Task data –
****

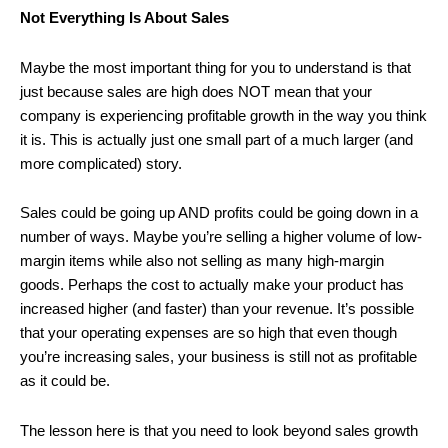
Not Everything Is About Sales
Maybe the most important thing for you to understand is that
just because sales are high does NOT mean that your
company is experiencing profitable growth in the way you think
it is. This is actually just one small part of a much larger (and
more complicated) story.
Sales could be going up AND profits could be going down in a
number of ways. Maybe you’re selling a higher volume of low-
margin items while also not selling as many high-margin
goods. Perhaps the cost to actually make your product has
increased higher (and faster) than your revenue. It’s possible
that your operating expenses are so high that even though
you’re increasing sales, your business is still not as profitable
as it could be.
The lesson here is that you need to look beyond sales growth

****

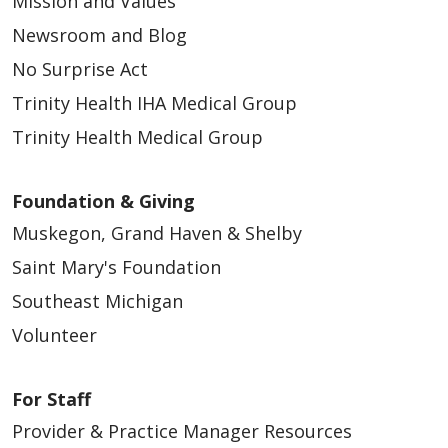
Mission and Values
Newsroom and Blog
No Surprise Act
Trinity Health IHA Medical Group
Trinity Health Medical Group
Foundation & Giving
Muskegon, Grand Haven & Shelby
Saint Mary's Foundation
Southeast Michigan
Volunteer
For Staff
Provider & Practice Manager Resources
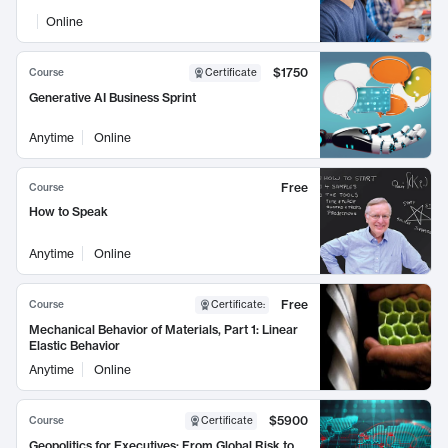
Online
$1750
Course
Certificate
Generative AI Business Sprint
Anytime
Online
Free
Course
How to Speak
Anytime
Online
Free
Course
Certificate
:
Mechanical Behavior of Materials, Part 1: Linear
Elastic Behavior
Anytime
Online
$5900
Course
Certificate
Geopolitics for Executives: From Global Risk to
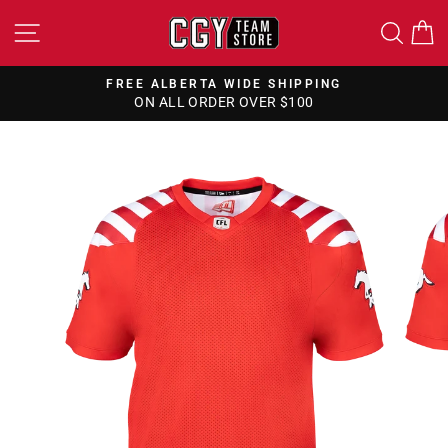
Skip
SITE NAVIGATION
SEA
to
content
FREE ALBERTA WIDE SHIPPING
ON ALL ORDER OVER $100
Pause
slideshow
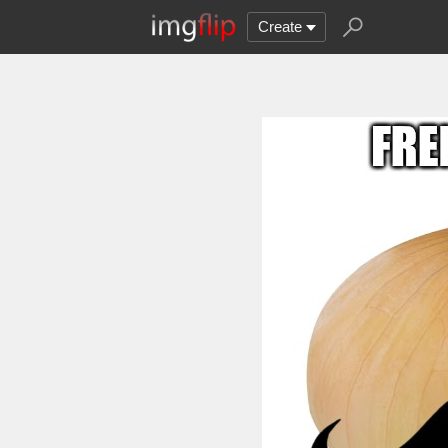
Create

****

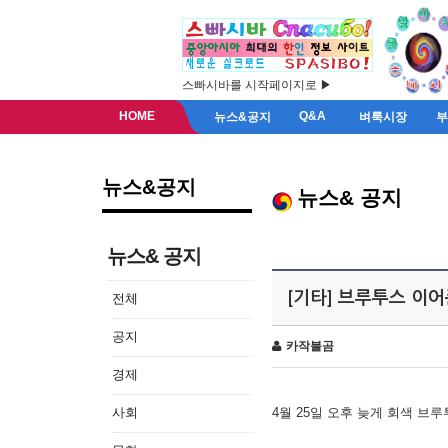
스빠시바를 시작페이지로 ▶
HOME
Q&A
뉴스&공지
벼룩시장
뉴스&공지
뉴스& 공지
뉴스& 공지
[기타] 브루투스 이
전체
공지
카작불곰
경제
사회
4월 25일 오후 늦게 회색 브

****

Exercise brief –
Look through the data and gather every line with the string "just" in it.

Output for this exercise –
just because sales are high does NOT mean that your
it is. This is actually just one small part of a much larger (and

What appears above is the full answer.